TRY IT — Reproduce, exactly and in full, only the lines below from the one containing "DESCRIPCIÓN" through the one containing "ACABADO BRILLANTE.".
DATA SHOWN START
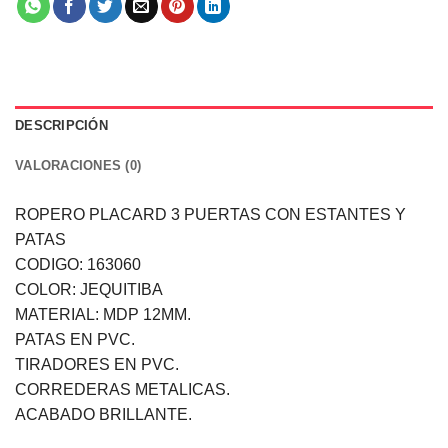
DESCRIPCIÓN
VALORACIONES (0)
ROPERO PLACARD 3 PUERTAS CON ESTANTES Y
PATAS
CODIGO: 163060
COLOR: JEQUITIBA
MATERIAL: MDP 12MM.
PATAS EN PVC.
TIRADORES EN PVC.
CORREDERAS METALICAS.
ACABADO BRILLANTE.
DATA SHOWN END
DATA SHOWN START
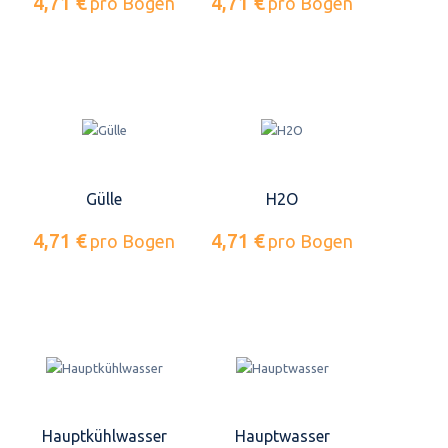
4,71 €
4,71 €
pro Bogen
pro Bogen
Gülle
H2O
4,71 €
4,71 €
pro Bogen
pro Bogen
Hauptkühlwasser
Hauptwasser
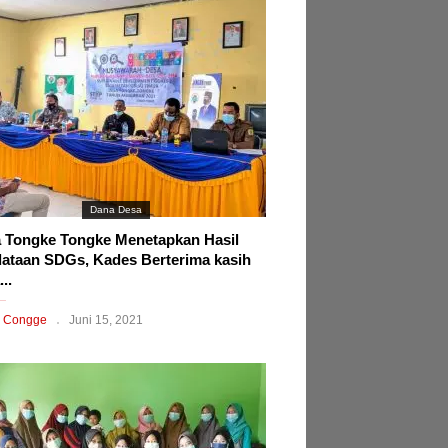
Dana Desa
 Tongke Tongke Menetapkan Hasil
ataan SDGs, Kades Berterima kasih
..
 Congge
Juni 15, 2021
DATA SHOWN END
RESPONSE TO THIS EXERCISE —
DESCRIPCIÓN
VALORACIONES (0)
ROPERO PLACARD 3 PUERTAS CON ESTANTES Y
PATAS
CODIGO: 163060
COLOR: JEQUITIBA
MATERIAL: MDP 12MM.
PATAS EN PVC.
TIRADORES EN PVC.
CORREDERAS METALICAS.
ACABADO BRILLANTE.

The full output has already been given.